• [Input material]:
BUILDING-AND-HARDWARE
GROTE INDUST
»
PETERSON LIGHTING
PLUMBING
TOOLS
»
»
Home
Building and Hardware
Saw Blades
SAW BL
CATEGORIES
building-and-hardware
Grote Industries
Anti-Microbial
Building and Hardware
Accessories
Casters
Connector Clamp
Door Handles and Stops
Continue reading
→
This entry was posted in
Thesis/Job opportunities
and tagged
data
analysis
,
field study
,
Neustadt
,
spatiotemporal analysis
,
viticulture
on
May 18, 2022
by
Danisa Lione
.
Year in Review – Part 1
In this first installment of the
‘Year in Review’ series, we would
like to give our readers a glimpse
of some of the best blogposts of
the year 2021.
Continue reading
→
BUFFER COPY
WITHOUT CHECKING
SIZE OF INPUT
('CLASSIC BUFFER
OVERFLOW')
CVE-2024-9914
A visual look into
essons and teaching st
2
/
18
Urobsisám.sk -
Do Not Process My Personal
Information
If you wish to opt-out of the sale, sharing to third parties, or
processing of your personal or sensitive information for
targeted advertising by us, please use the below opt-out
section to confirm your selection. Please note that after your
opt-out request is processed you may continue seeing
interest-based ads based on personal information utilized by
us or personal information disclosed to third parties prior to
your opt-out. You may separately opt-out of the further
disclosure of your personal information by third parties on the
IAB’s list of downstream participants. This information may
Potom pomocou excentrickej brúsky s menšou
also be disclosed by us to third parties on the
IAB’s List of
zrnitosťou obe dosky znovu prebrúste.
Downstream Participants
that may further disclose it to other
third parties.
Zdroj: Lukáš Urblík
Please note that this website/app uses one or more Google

• [Task brief]: Your task for the entries above: copy exactly the span starting with the line with "spatiotemporal analysis" and going on through the line with "WITHOUT CHECKING", both lines included, and nothing else.

• [Written reply]:
spatiotemporal analysis
,
viticulture
on
May 18, 2022
by
Danisa Lione
.
Year in Review – Part 1
In this first installment of the
‘Year in Review’ series, we would
like to give our readers a glimpse
of some of the best blogposts of
the year 2021.
Continue reading
→
BUFFER COPY
WITHOUT CHECKING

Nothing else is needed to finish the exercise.